What you should do:
Here the job is to print only the lines from the one containing "Journal's Cover" to the end of the entries, both included, exactly as they stand, with pictures excluded.

Extracted page text data
# # # # # # #

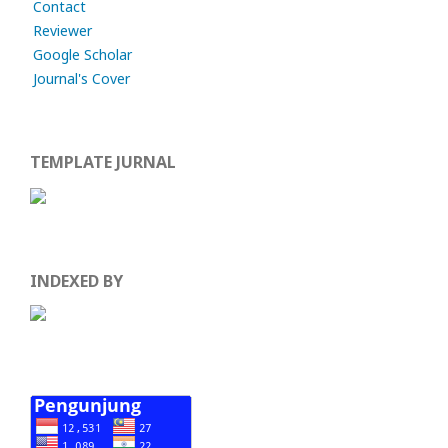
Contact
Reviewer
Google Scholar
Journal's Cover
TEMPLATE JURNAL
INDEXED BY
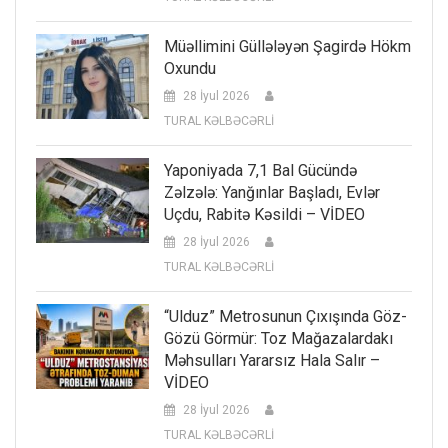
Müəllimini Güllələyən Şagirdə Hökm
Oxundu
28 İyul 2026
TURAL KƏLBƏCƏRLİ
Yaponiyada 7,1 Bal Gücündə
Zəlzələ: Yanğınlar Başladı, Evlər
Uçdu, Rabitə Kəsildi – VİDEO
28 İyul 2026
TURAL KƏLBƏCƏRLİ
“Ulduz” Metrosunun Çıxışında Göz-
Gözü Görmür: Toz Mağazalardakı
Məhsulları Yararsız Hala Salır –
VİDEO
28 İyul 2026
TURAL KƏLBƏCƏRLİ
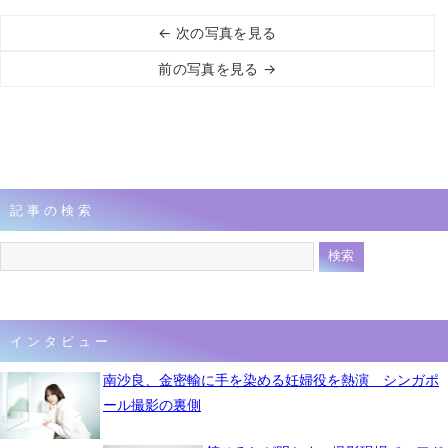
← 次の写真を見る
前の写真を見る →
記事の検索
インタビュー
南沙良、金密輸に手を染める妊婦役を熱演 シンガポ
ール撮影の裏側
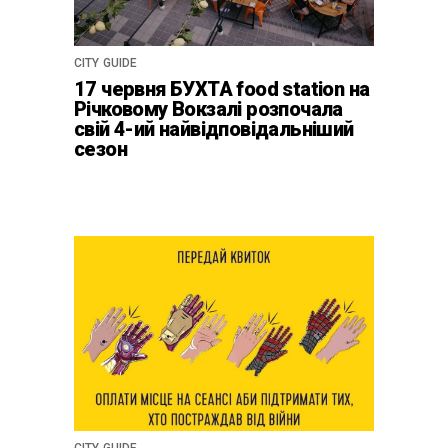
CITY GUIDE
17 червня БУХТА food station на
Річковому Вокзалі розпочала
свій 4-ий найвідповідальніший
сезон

# # # # # # #

Exercise output:
Journal's Cover
TEMPLATE JURNAL
INDEXED BY
Müəllimini Güllələyən Şagirdə Hökm
Oxundu
28 İyul 2026
TURAL KƏLBƏCƏRLİ
Yaponiyada 7,1 Bal Gücündə
Zəlzələ: Yanğınlar Başladı, Evlər
Uçdu, Rabitə Kəsildi – VİDEO
28 İyul 2026
TURAL KƏLBƏCƏRLİ
“Ulduz” Metrosunun Çıxışında Göz-
Gözü Görmür: Toz Mağazalardakı
Məhsulları Yararsız Hala Salır –
VİDEO
28 İyul 2026
TURAL KƏLBƏCƏRLİ
← 次の写真を見る
前の写真を見る →
記事の検索
インタビュー
南沙良、金密輸に手を染める妊婦役を熱演 シンガポ
ール撮影の裏側
CITY GUIDE
17 червня БУХТА food station на
Річковому Вокзалі розпочала
свій 4-ий найвідповідальніший
сезон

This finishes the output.